START Source data
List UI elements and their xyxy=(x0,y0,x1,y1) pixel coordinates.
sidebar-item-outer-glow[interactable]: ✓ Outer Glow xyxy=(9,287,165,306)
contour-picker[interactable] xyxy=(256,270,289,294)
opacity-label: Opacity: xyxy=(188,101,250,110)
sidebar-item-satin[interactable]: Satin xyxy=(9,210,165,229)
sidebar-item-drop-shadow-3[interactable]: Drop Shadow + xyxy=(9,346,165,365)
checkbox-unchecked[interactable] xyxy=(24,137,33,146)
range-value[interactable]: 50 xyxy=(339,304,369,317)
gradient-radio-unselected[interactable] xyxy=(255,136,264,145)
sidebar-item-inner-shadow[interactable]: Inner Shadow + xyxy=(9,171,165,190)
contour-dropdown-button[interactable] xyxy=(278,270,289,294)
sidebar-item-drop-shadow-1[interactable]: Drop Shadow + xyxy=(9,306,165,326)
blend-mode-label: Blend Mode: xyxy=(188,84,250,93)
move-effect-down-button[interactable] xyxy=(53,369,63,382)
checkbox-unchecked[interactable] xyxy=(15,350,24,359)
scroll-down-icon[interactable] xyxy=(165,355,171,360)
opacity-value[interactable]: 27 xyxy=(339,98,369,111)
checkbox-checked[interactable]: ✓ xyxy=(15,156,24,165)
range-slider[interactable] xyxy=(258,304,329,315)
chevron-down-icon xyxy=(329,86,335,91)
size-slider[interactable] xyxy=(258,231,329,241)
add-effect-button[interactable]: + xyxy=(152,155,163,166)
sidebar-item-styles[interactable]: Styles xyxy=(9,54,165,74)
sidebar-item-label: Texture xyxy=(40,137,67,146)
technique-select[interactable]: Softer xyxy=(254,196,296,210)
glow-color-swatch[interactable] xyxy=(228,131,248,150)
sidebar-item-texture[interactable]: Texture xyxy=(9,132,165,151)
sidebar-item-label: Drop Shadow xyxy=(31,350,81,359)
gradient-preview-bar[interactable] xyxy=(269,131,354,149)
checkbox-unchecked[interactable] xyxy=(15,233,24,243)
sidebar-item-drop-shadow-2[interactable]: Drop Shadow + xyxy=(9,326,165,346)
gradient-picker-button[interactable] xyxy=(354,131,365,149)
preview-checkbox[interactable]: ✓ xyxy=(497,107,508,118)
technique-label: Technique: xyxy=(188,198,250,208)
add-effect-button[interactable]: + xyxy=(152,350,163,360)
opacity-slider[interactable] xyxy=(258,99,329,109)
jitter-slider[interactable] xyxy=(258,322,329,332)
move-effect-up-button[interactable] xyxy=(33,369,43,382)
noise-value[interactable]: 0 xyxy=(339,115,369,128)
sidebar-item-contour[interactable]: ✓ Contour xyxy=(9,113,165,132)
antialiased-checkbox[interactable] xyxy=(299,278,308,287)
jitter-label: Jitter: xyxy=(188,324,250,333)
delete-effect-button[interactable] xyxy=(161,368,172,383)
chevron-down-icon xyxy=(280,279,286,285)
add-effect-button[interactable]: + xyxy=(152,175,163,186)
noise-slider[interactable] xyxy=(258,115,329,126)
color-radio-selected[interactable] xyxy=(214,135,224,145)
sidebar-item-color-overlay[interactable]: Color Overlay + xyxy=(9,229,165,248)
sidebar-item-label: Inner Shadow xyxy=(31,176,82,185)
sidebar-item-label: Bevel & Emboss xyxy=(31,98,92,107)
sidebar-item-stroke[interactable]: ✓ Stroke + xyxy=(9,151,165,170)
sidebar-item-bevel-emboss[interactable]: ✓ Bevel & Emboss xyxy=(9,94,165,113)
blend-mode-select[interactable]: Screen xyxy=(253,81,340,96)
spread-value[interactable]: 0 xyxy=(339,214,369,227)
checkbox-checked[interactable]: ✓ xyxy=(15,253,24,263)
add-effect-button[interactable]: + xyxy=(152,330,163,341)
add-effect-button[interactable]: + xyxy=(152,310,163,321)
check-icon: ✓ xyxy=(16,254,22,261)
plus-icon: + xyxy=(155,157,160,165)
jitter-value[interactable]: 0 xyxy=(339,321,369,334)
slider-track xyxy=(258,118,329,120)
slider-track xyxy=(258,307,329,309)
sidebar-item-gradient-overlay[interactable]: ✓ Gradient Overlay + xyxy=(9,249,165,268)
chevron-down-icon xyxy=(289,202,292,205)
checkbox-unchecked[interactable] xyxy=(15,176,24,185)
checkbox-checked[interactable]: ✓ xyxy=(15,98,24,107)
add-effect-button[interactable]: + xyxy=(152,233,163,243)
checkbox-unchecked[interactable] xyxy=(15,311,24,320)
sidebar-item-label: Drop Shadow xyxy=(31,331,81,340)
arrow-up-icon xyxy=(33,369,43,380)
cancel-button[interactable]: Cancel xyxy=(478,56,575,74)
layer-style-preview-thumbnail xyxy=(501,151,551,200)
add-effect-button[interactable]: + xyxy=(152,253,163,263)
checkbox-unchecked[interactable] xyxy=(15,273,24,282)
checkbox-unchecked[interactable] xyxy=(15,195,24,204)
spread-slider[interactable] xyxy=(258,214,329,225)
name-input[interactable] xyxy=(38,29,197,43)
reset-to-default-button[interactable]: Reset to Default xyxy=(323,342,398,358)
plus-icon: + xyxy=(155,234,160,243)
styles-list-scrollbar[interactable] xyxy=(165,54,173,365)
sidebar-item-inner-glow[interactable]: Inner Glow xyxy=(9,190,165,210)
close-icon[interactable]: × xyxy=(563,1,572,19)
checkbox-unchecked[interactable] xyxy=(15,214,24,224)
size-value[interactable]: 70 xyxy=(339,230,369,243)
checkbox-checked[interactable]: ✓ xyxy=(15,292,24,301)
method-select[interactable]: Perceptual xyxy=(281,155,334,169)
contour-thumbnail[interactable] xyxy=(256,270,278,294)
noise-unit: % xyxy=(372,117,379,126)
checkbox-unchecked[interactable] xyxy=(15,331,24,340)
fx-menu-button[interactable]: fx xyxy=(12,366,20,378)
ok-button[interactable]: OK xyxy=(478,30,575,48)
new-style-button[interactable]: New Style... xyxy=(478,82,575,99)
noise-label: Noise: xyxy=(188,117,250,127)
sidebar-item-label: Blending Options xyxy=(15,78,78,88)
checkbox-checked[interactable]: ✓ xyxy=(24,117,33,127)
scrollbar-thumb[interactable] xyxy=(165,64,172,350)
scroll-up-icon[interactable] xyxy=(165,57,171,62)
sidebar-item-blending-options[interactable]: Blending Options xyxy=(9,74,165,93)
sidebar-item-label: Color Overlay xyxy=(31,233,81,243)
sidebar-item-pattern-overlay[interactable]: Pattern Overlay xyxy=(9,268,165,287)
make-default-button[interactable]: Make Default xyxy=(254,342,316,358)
END Source data
* [Task directions] For each line in the data that contains the string "thumbnail", give a copy of that line.

* [Solution]
layer-style-preview-thumbnail xyxy=(501,151,551,200)
contour-thumbnail[interactable] xyxy=(256,270,278,294)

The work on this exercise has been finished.